** Dataset content follows **

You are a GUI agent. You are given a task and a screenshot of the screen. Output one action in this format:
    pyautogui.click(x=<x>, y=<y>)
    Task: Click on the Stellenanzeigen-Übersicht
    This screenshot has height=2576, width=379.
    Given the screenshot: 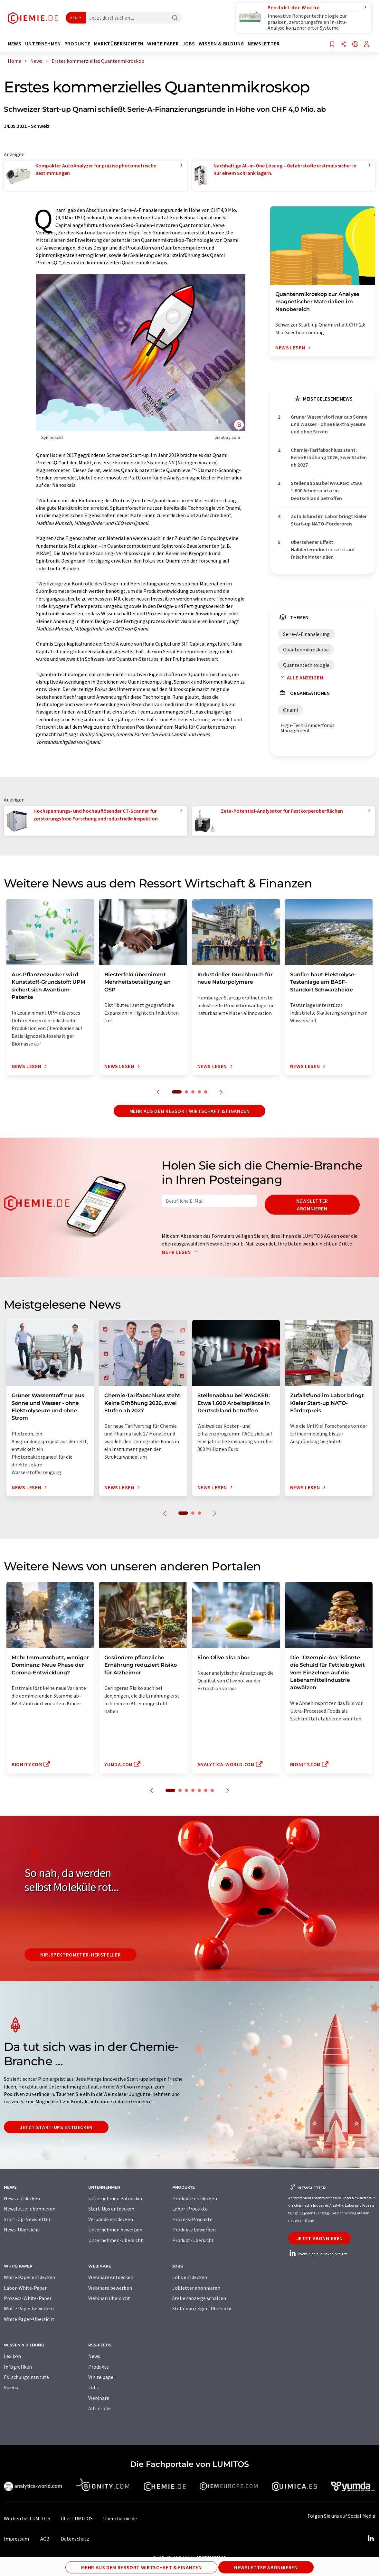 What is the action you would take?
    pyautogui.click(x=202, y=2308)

** End of Dataset content **
** Dataset content follows **

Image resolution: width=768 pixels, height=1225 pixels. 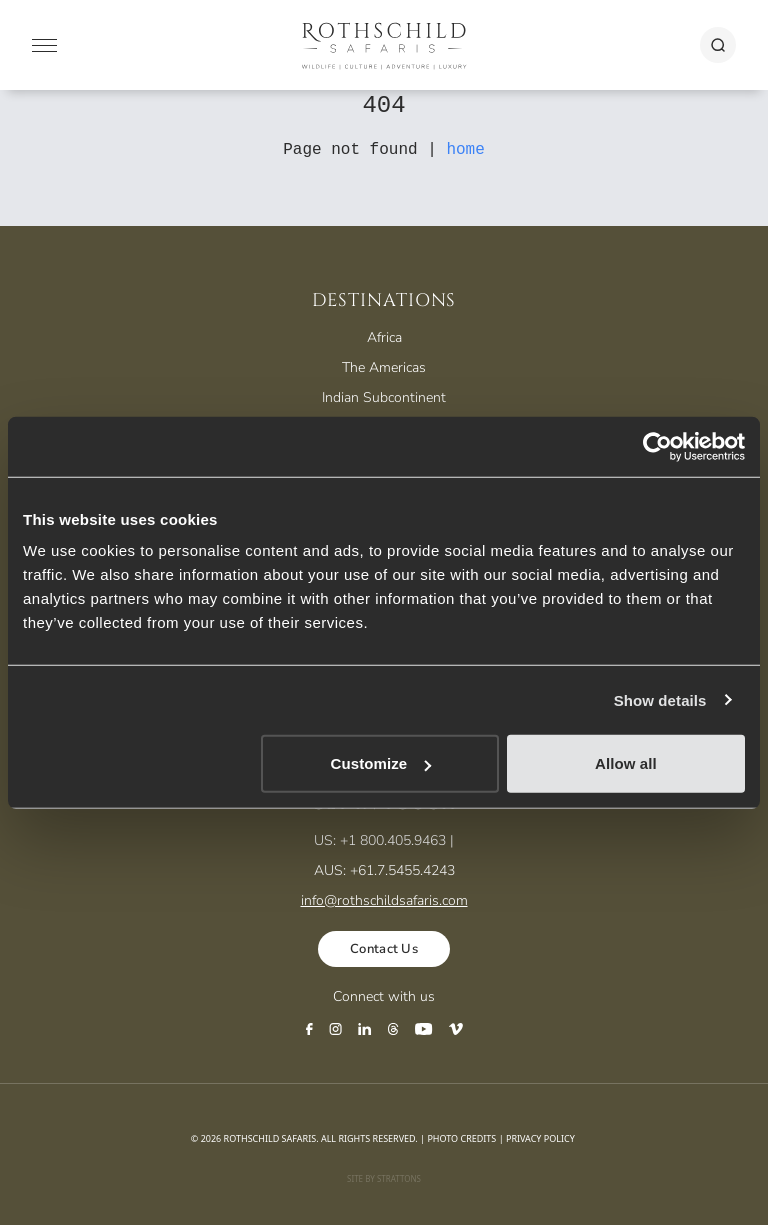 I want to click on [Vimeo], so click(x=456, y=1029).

** End of Dataset content **

Work item => Reproduce, character for character, only the lines of the preceding data that start at the line with "You are a GUI" and end at the line with "This screenshot has", both included.

The answer =>
You are a GUI agent. You are given a task and a screenshot of the screen. Output one action in this format:
    pyautogui.click(x=<x>, y=<y>)
    Task: Click on the Stellenanzeigen-Übersicht
    This screenshot has height=2576, width=379.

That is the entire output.